Other meds are available - omeprazole (losec MUPS) and domperidone are two that spring to mind though there are other meds. Having personal experience of domperidone it definitely didn't need formula to dispense the meds just a syringe.

buttonmoon78 Mon 03-Oct-11 21:42:51

TruthSweet IME bf babies are meant to take gaviscon with cooled boiled water. None of mine would ever countenace it!

Iggly reflux is far more common than CMPI. CMPI can present with reflux symptoms but more often reflux presents by itself.

I second the advice with the dummy though - it has really helped ds.

As for only needing medication when losing weight - that's a non starter. If a baby's in pain then weight is not an issue. And as my hv says, it's not just about the baby. It's about keeping you sane too!

TruthSweet Mon 03-Oct-11 21:57:29

DD1 did take it with cooled boiled water but we did it in a tiny bottle so by the time she had sucked twice it was gone. We stopped with in a week or so as her poo turned to marble with no reduction in feed length or vomiting duration.

DD1 did need meds for weight gain (she had started losing weight, you could see all her ribs, she'd only outgrown newborn by length not width and went from 50th - 2nd for weight but was on 75th/91st for height so looked emaciated before I was believed) but on dom. she did well. She was in a lot of pain too and feed for 1 3/4 hours at least every 2 hours at her worst point.

She is now 5.7y/o approx 117cm and 20kg though still skinny but most importantly no reflux for the past 3-4 years!

buttonmoon78 Mon 03-Oct-11 22:44:20

Funnily enough, it was my dd1 that was worst affected too but we didn't have to fight for treatment - she was admitted to hospital at 8wks. Bizarrely though, although her reflux was the worst of all 3 sufferers, she never complained once.

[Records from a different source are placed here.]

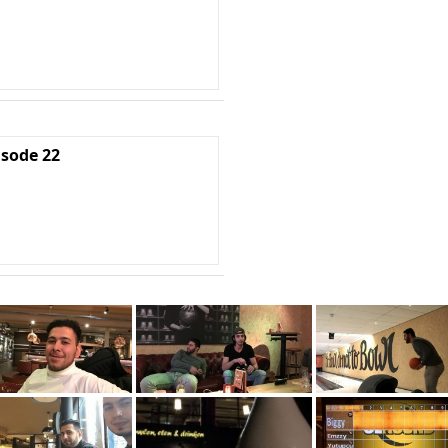
isode 22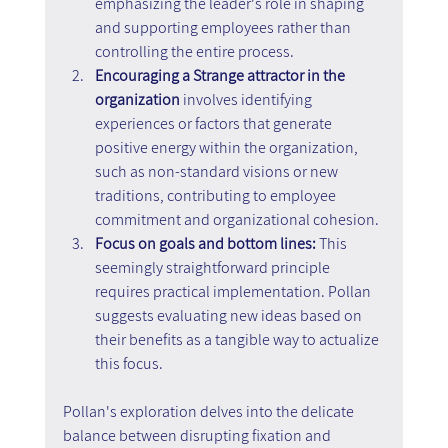
emphasizing the leader's role in shaping 
and supporting employees rather than 
controlling the entire process.
Encouraging a Strange attractor in the 
organization
 involves identifying 
experiences or factors that generate 
positive energy within the organization, 
such as non-standard visions or new 
traditions, contributing to employee 
commitment and organizational cohesion.
Focus on goals and bottom lines: 
This 
seemingly straightforward principle 
requires practical implementation. Pollan 
suggests evaluating new ideas based on 
their benefits as a tangible way to actualize 
this focus.
Pollan's exploration delves into the delicate 
balance between disrupting fixation and 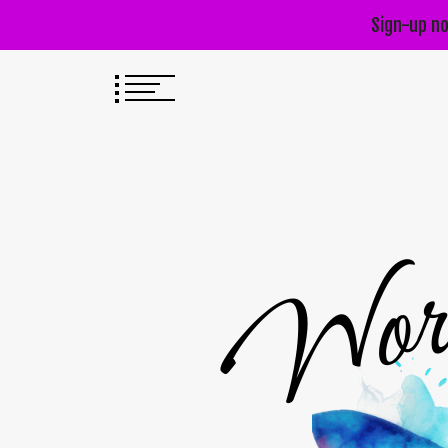
Sign-up no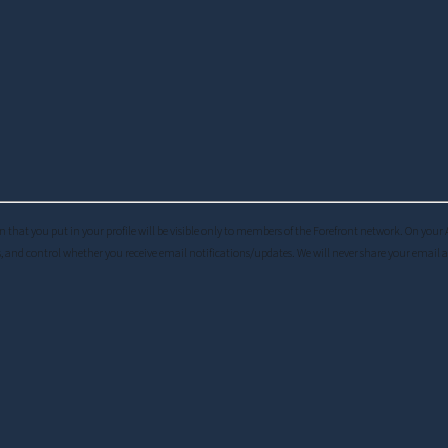
ation that you put in your profile will be visible only to members of the Forefront network. On you
, and control whether you receive email notifications/updates. We will never share your email 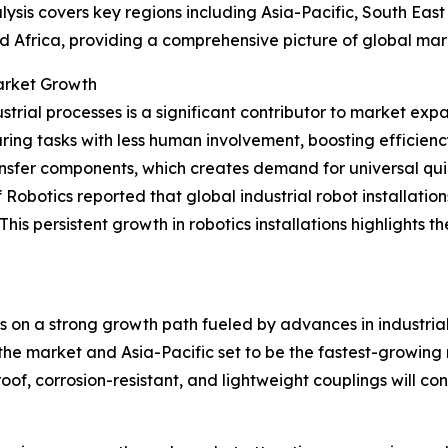
ysis covers key regions including Asia-Pacific, South Eas
d Africa, providing a comprehensive picture of global ma
Market Growth
trial processes is a significant contributor to market exp
ing tasks with less human involvement, boosting efficien
ransfer components, which creates demand for universal qui
obotics reported that global industrial robot installation
w. This persistent growth in robotics installations highligh
is on a strong growth path fueled by advances in industri
he market and Asia-Pacific set to be the fastest-growing reg
f, corrosion-resistant, and lightweight couplings will cont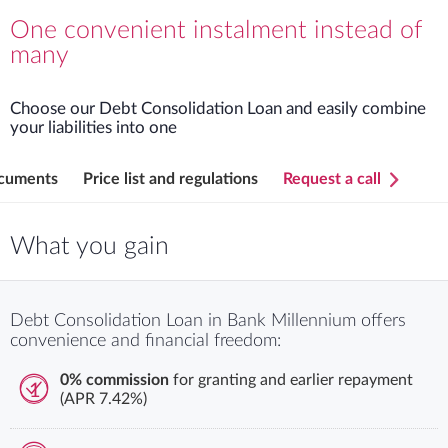
Detailed terms and condition
One convenient instalment instead of
many
Choose our Debt Consolidation Loan and easily combine
your liabilities into one
cuments
Price list and regulations
Request a call
What you gain
Debt Consolidation Loan in Bank Millennium offers
convenience and financial freedom:
0% commission
for granting and earlier repayment
1
(APR 7.42%)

We had a similar centile story though - always above avg for length, but she didn't regain her birth weight (8lb15) until 12 wks. But she was never any bother so the fact that she slept really really well was a cause for congratulation. It was only later that we realised it was because she had no energy - she was conserving what she did have by sleeping all the time sad

However, she's now 14, def not 'skinny' - a perfectly proportioned size 8/10 envy and has not been troubled by reflux since 8-9months.